Think about it
Meet Col. Chan, new Pangasinan police director
By Jun Velasco
“If you claim a position, you don’t have the correct view,” Manjushri
IT’S the time of the year when we try another resolve to take a new, another look at things.
Maybe it would be appropriate because by dint of our Gregorian calendar (not Mayan), much of what we read – like Obama’s unguarded optimism and Pnoy’s constancy in Daang Matuwid — speaks of shining hope, optimism enhanced by our buoyant and high-performing economy.
Are we festive, the mood having gained a new lease of life, because the “ end” simply turned out to be the “bend” of the road?
How did life go? How was the outgoing year?
Let’s lift an inspiring line from a fellow columnist Fr. Emeterio Barcelon’s advice. He said, “Act as if it is impossible to fail.”
Bullseye!
At the same time, may we take you to a text message sent us yesterday by another old friend, Jimmy Licauco? Know him? He is none other than the one who is being blamed for bringing the country to a standstill on December 21, 2012.

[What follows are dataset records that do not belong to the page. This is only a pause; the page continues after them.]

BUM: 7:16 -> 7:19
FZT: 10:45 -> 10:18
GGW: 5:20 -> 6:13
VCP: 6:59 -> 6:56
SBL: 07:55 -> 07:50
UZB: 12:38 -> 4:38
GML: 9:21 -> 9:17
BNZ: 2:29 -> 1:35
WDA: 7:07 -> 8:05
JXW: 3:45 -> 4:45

“Jun, what you should feel is a shift in consciousness. That’s the real message of the Mayan calendar prophecies. Almost everybody got it all wrong when they thought the calendar predicted a shift in the earth’s axis. No such thing happened.”
That’s Jaime T. Licauco’s text message.
In another vein, we lament, as a friend and fellow columnist, Chito Villanueva, made it plain, “the uncontrolled accumulation of wealth and the ostentatious display of affluence by the very few rich individuals and families against the stark and heart-wrenching images of street beggars, the hungry and the desperately homeless, who have been devastated and rendered destitute and from typhoons and super Typhoon Pablo.

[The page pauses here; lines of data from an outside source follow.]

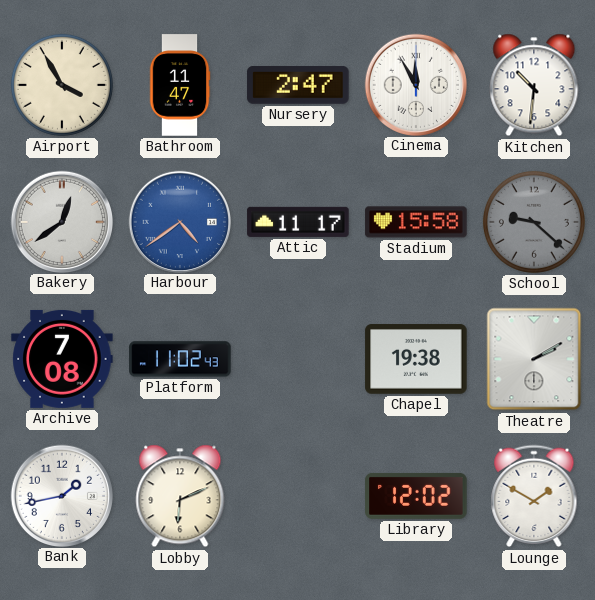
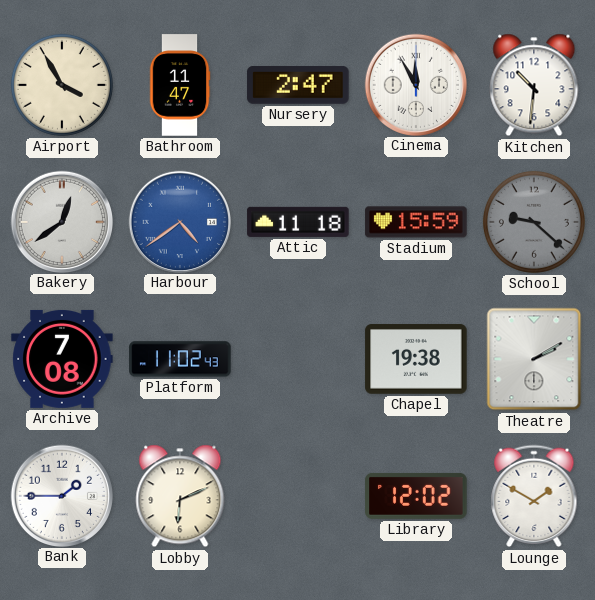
Attic: 11:17 -> 11:18
Stadium: 15:58 -> 15:59
Bank: 1:43 -> 1:45
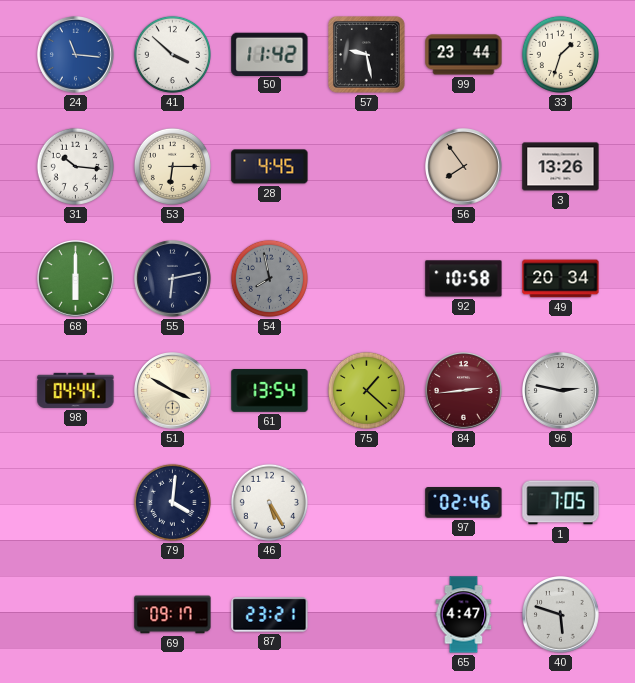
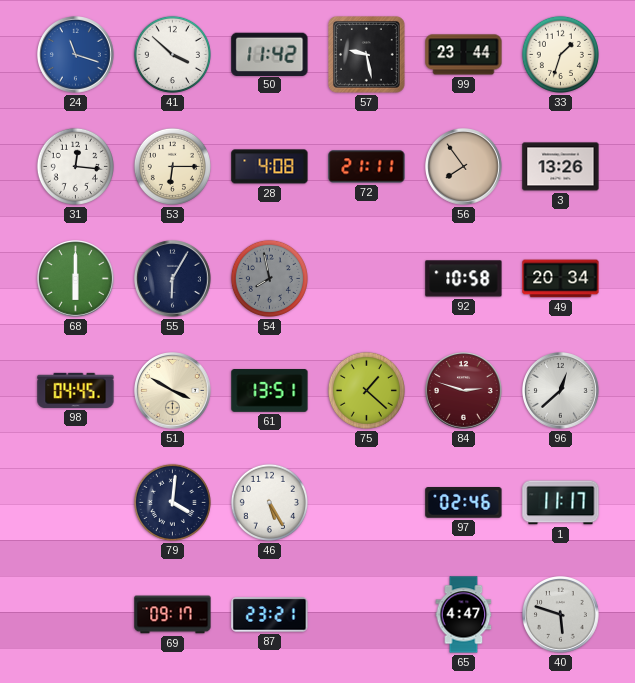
24: 11:16 -> 11:18
31: 10:16 -> 12:16
28: 4:45 -> 4:08
72: none -> 21:11
55: 6:13 -> 6:05
98: 04:44 -> 04:45
61: 13:54 -> 13:51
84: 2:44 -> 2:48
96: 2:47 -> 12:38
1: 7:05 -> 11:17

It’s obvious there ought to be a way, a clear way, out.
It should be waged in a solemn and mighty prayer, that God’s hand thwart the perils in the few days ahead.
* * *
Our coffee shop buddy, Col. Marlo Chan of the Oscar Orbos fans club, erstwhile provincial director of Ilocos Norte, has come home to replace Col. Sonny Verzosa as police director of this premier but beleaguered province.

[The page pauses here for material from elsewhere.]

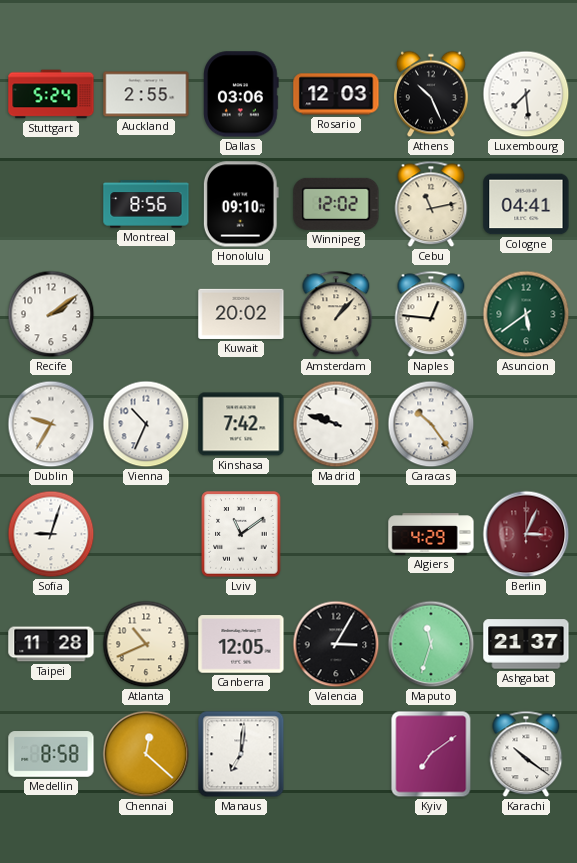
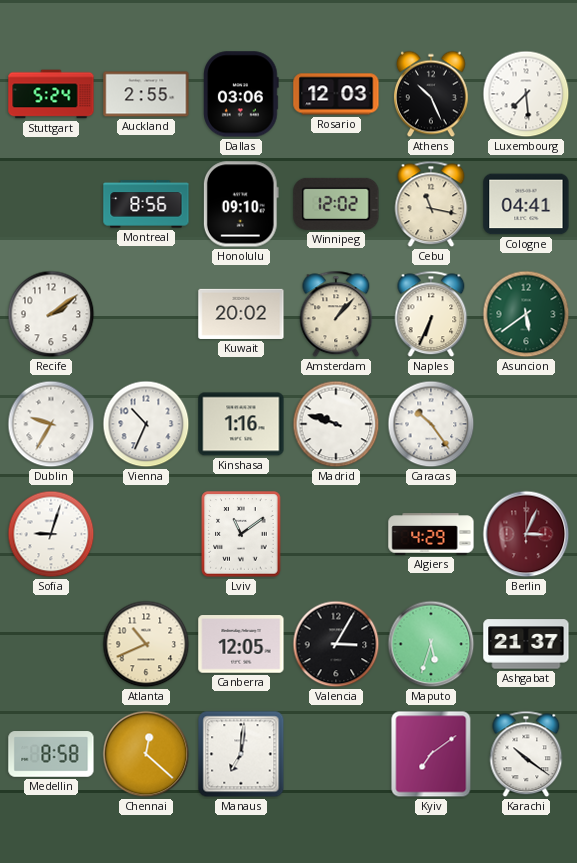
Cebu: 11:13 -> 11:17
Naples: 12:46 -> 6:34
Kinshasa: 7:42 -> 1:16
Taipei: 11:28 -> none
Maputo: 11:33 -> 5:33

What a fitting Christmas gift!
Marlo, a native of San Quintin town, had long intimated to this columnist an old obsession: to be in direct service of the province he loves.
When he was intelligence chief of Camp Crame, Marlo, this PMA graduate was instrumental in busting many crime syndicates that earned the respect and admiration of his peers and seniors.
Gifted with a boyish face, former Speaker Joe de Venecia in the gasping days of the 90’s mistook him to be an ROTC officer. When we said he was a police major, JdV said, he “looks like Vandolph.”
Marlo will assume his post amid portents of political backlash that stems from jueteng charges hurled by a minor politician against an achiever governor Amado Espino. It’s political season, folks.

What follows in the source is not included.